The Minister for Internal Affairs, Errol Fonseka said that Seychelles “is using the opportunity to use this deployment of the various maritime assets that we don’t have to cover the area space not just for our own Exclusive Economic Zone but also outside of it.”
Seychelles, a group of 115 islands spread over an Exclusive Economic Zone of 1.4 million square kilometres, finds it difficult to deter and suppress illegal activities at sea, due to its immense maritime space.
Fonseka said that this agreement “will allow us to use these EU assets that we can authorise to have operations in our territorial waters for both Seychelles flagged vessel and for non-Seychelles flagged vessel with a Seychellois onboard with no cost to us at all.”
He said that these operations are already being controlled by the Seychelles Regional Centre for Operation Coordination (RCOC) at Bois De Rose.
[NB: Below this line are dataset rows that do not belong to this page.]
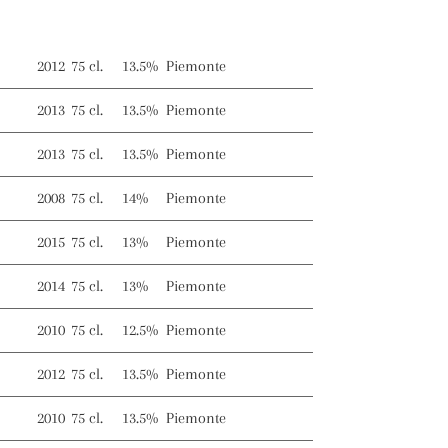
2012
75 cl.
13.5%
Piemonte
2013
75 cl.
13.5%
Piemonte
2013
75 cl.
13.5%
Piemonte
2008
75 cl.
14%
Piemonte
2015
75 cl.
13%
Piemonte
2014
75 cl.
13%
Piemonte
2010
75 cl.
12.5%
Piemonte
2012
75 cl.
13.5%
Piemonte
2010
75 cl.
13.5%
Piemonte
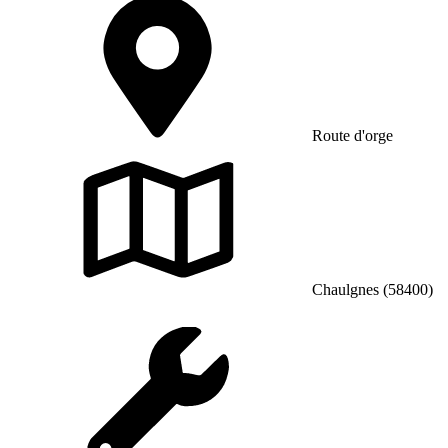
Route d'orge
Chaulgnes (58400)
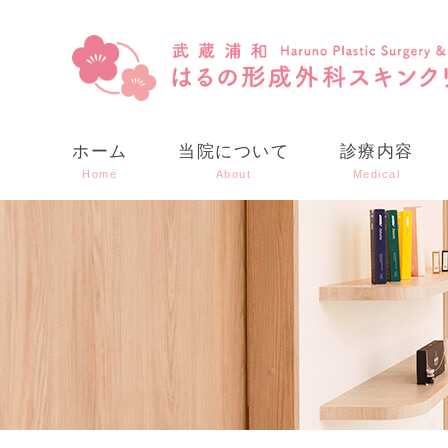
ホーム
当院について
診療内容
Home
About
Medical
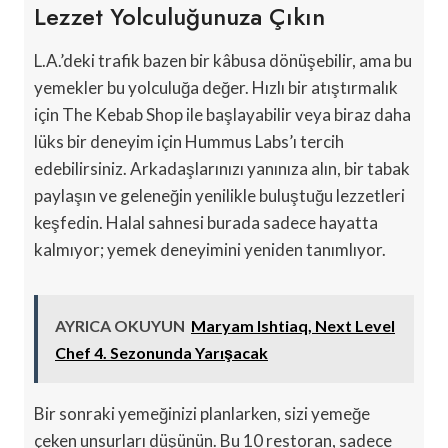
Lezzet Yolculuğunuza Çıkın
L.A.’deki trafik bazen bir kâbusa dönüşebilir, ama bu
yemekler bu yolculuğa değer. Hızlı bir atıştırmalık
için The Kebab Shop ile başlayabilir veya biraz daha
lüks bir deneyim için Hummus Labs’ı tercih
edebilirsiniz. Arkadaşlarınızı yanınıza alın, bir tabak
paylaşın ve geleneğin yenilikle buluştuğu lezzetleri
keşfedin. Halal sahnesi burada sadece hayatta
kalmıyor; yemek deneyimini yeniden tanımlıyor.
AYRICA OKUYUN
Maryam Ishtiaq, Next Level
Chef 4. Sezonunda Yarışacak
Bir sonraki yemeğinizi planlarken, sizi yemeğe
çeken unsurları düşünün. Bu 10 restoran, sadece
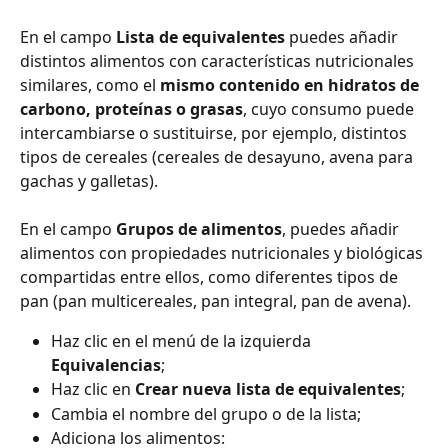
En el campo 
Lista de equivalentes
 puedes añadir 
distintos alimentos con características nutricionales 
similares, como el 
mismo contenido en hidratos de 
carbono, proteínas o grasas
, cuyo consumo puede 
intercambiarse o sustituirse, por ejemplo, distintos 
tipos de cereales (cereales de desayuno, avena para 
gachas y galletas).
En el campo 
Grupos de alimentos
, puedes añadir 
alimentos con propiedades nutricionales y biológicas 
compartidas entre ellos, como diferentes tipos de 
pan (pan multicereales, pan integral, pan de avena).
Haz clic en el menú de la izquierda 
Equivalencias
;
Haz clic en 
Crear nueva lista de equivalentes
;
Cambia el nombre del grupo o de la lista;
Adiciona los alimentos:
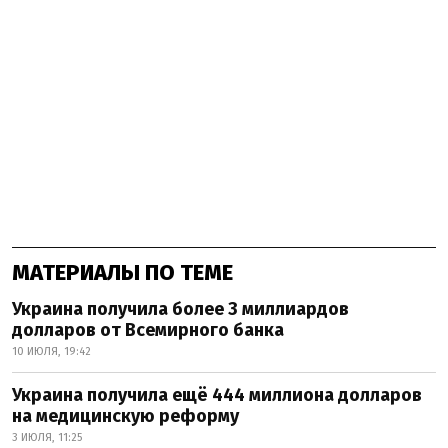
МАТЕРИАЛЫ ПО ТЕМЕ
Украина получила более 3 миллиардов
долларов от Всемирного банка
10 ИЮЛЯ, 19:42
Украина получила ещё 444 миллиона долларов
на медицинскую реформу
3 ИЮЛЯ, 11:25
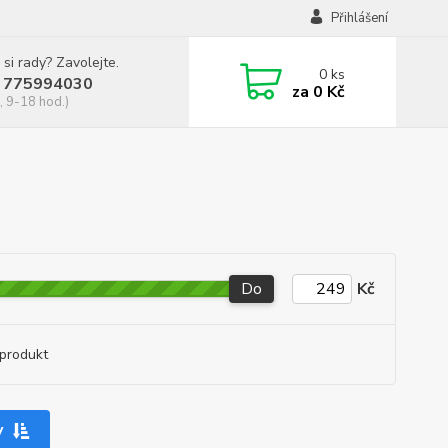
Přihlášení
 si rady? Zavolejte.
0
ks
 775994030
za
0 Kč
, 9-18 hod.)
Do
Kč
produkt
y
Questions were raised on the capacity of Seychelles to do the legal finish once prisoners have been arrested.
George Thachett, principal state counsel, said, “Once this agreement is ratified we may need to amend certain laws namely the Misuse of Drugs Act and Firearms and Ammunition Act that will the Seychelles judiciousness to trial such cases. There is already a provision for the Attorney General to review the files provided to us to see the sufficiency of evidence. There is also a right that Seychelles can at any time decide not to prosecute any transferred prisoner.”
Thachett added that “from our experience in dealing with the pirates, we are sure that we can cover this one for the legal finish.”
As for the incarceration of the prisoners, they are expected to be located on Marie-Louise, an island located 310 kilometres from the main island of Mahe. A prison facility built on the island in 2012 to house convicted drug traffickers closed down in September 2017.
Fonseka said that the whole operation will be funded by the EU.
“This operation is similar to the MASE programme (Maritime Security in the Eastern and Southern Africa and Indian Ocean Region), where all the costs of our operations sanctioned by the EU are covered. Initially, we have been given an advance of €1.5 million for the facilitation, like enhancing our legal areas. It will be under another part of the agreement called the management of the programme,” said Fonseka.